Avec cette affaire, nous voyons comment le drame des migrants qui mettent en danger leur vie en tentant d’arriver sur le sol européen à la recherche de meilleures conditions de vies est utilisé comme une monnaie de marchandage par ces Etats réactionnaires. L’Espagne et l’UE offrent des faveurs économiques au Maroc en échange de la protection de leurs frontières et du contrôle du flux migratoire. Le Maroc, lui, profite de ce levier offert par les impérialistes pour négocier non seulement des faveurs économiques mais également géopolitiques.

Mais cette attitude néfaste du royaume n’est pas étonnante. En novembre dernier le Maroc a négocié avec les Etats-Unis la « normalisation » de ses relations avec l’Etat colonialiste d’Israël en échange de la reconnaissance par Washington de la souveraineté marocaine sur le Sahara Occidental. De cette façon Rabat non seulement avançait dans son projet colonisateur au Sahara mais par la même occasion abandonnait la cause de la libération nationale palestinienne. Le Maroc rejoignait ainsi tout un groupe de monarchies et dictatures arabes ennemies de la Palestine.

Les puissances impérialistes, à commencer par la France, même si elles sont plus précautionneuses sur la reconnaissance de la souveraineté marocaine sur le Sahara Occidental, voient cette normalisation des relations avec Israël d’un très bon œil.

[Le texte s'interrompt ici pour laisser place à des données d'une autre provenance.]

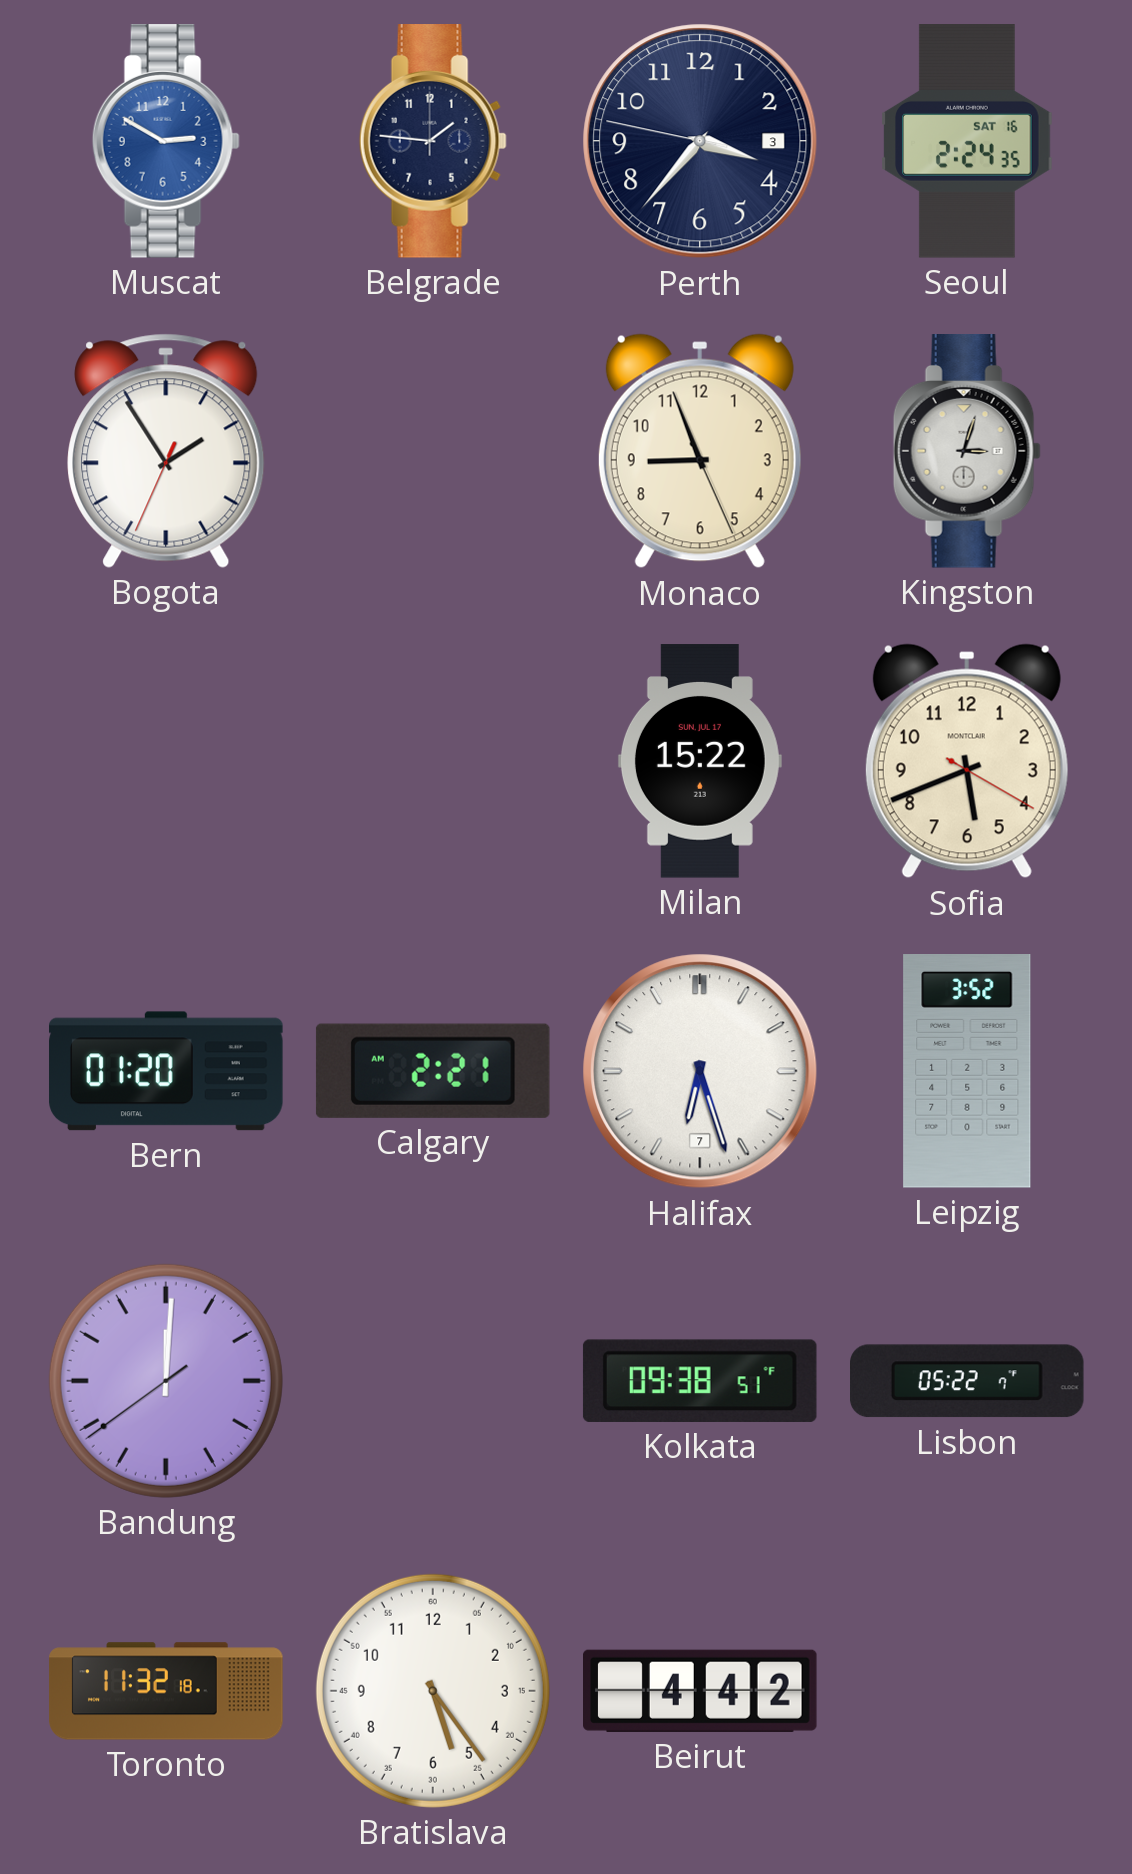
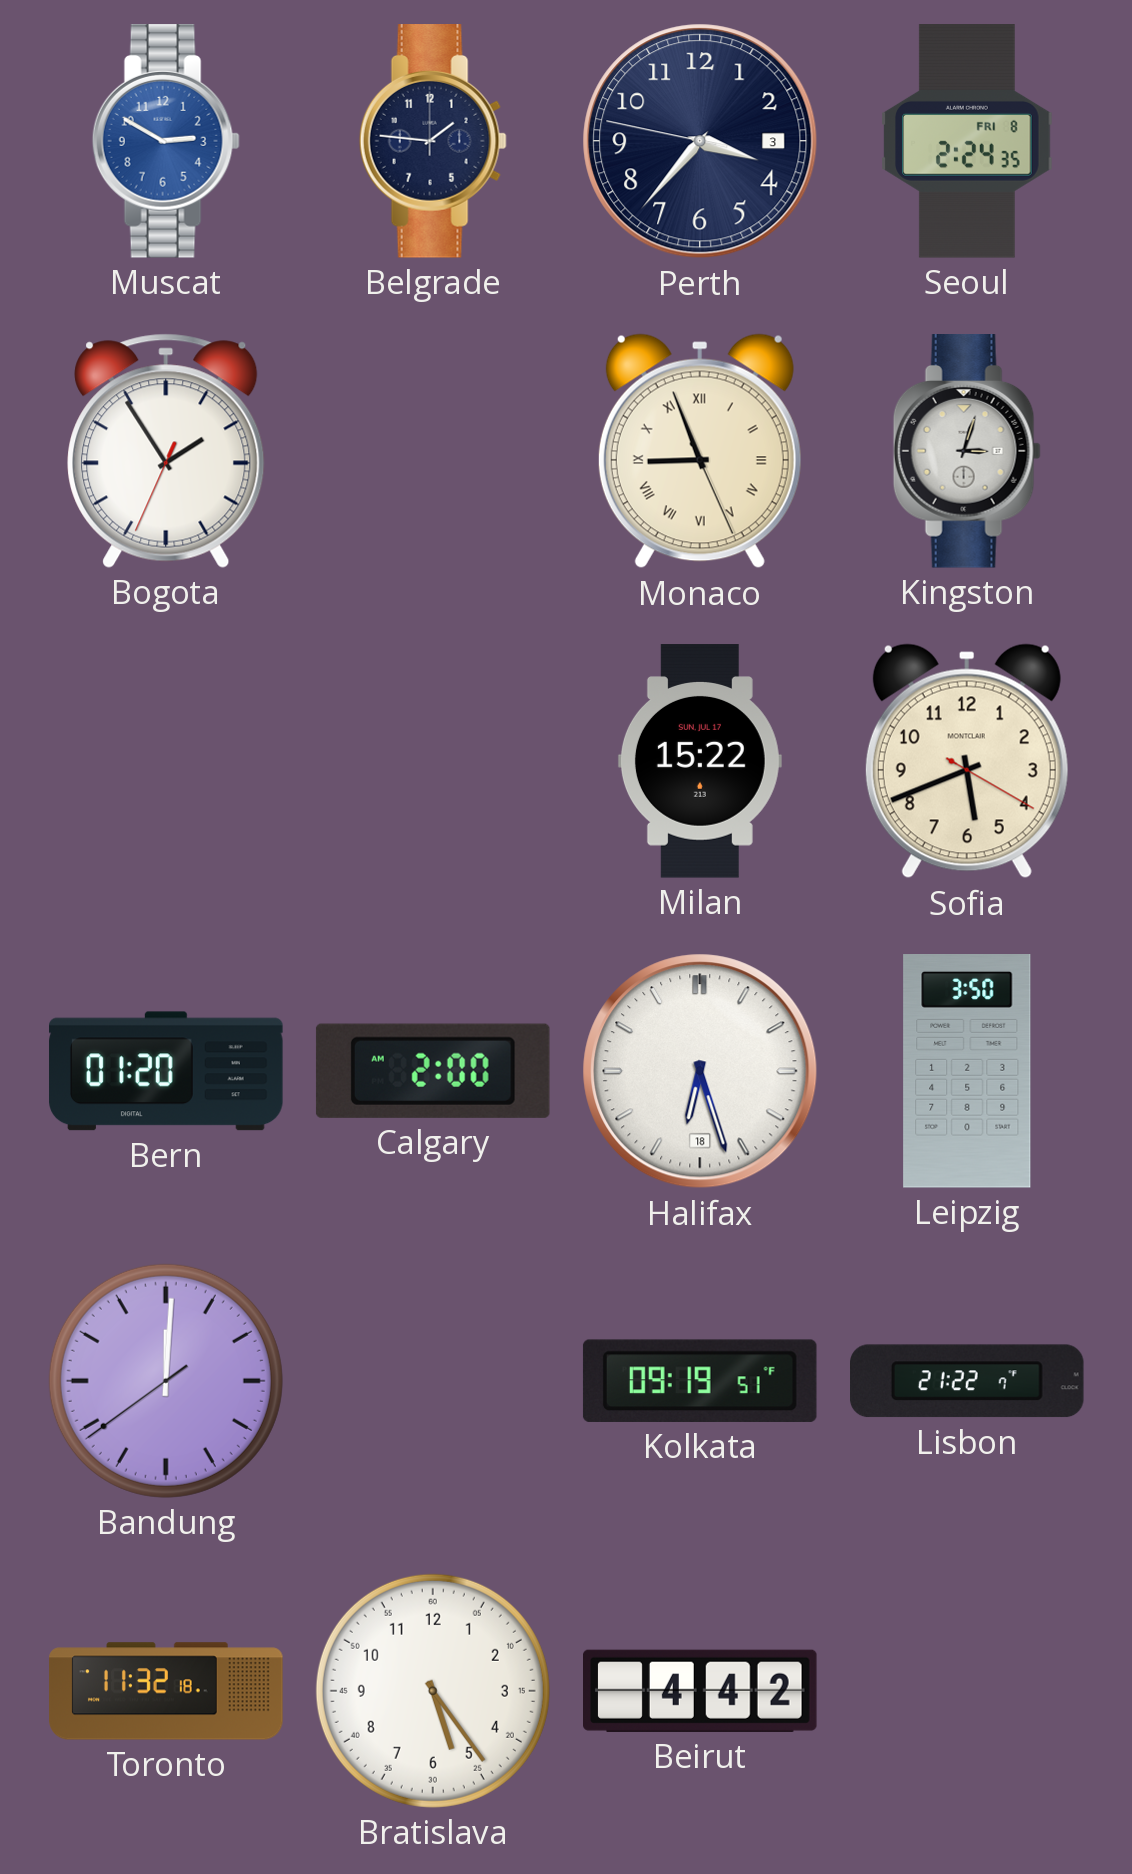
Seoul date: SAT 16 -> FRI 8
Monaco numerals: Arabic -> Roman
Calgary: 2:21 -> 2:00
Halifax date: 7 -> 18
Leipzig: 3:52 -> 3:50
Kolkata: 09:38 -> 09:19
Lisbon: 05:22 -> 21:22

La France de son côté a intérêt à une reconnaissance de la souveraineté marocaine sur le Sahara Occidental étant donné ses projets de faire du pays un point d’appui pour la création de corridors commerciaux depuis la Méditerranée jusqu’en Afrique de l’Ouest.

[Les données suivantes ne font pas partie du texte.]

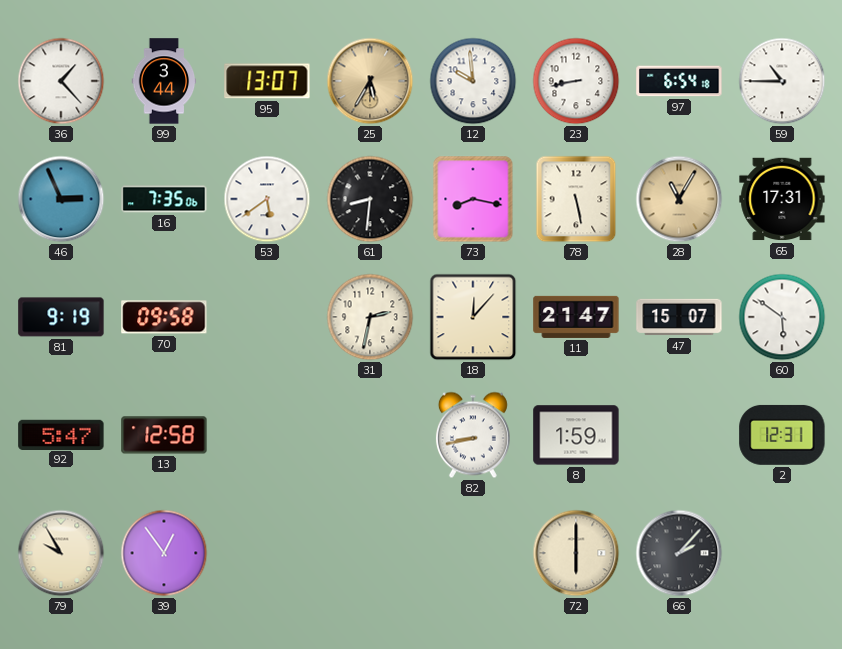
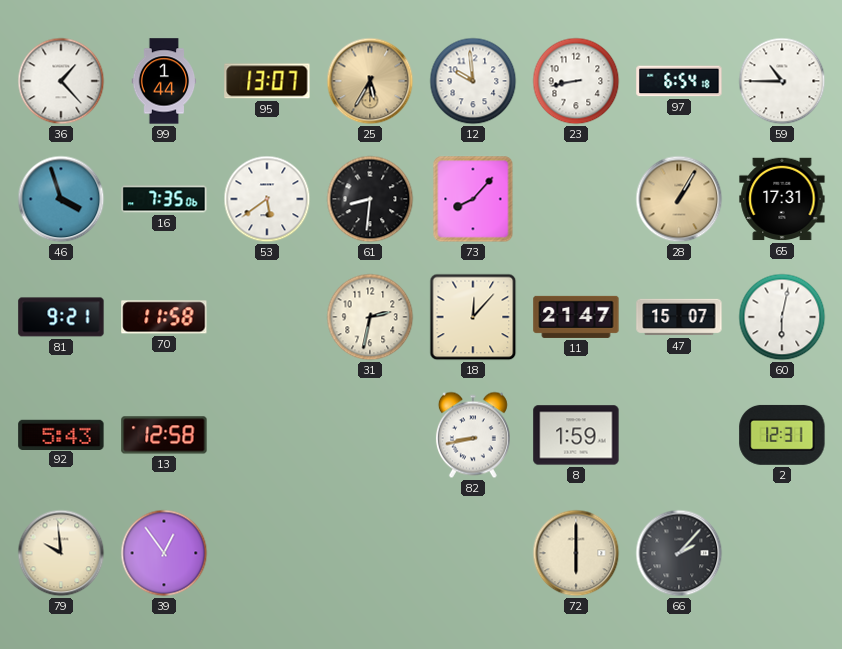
99: 3:44 -> 1:44
46: 2:56 -> 3:57
73: 8:17 -> 8:07
78: 5:28 -> none
28: 11:05 -> 1:05
81: 9:19 -> 9:21
70: 09:58 -> 11:58
60: 5:51 -> 6:02
92: 5:47 -> 5:43
79: 9:55 -> 9:59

Tous ces éléments donnent des ailes au Maroc pour faire pression sur l’Espagne et sur l’UE afin qu’ils reconnaissent sa souveraineté. C’est pour cela que dans les pays impérialistes le mouvement ouvrier doit rejeter avec force les discours xénophobes et réactionnaires, se battre pour mettre fin à « l’Europe forteresse » et imposer l’ouverture des frontières et un accueil décent pour les migrants fuyant la misère, les guerres ou les dérèglements climatiques provoquées par les puissances impérialistes elles-mêmes.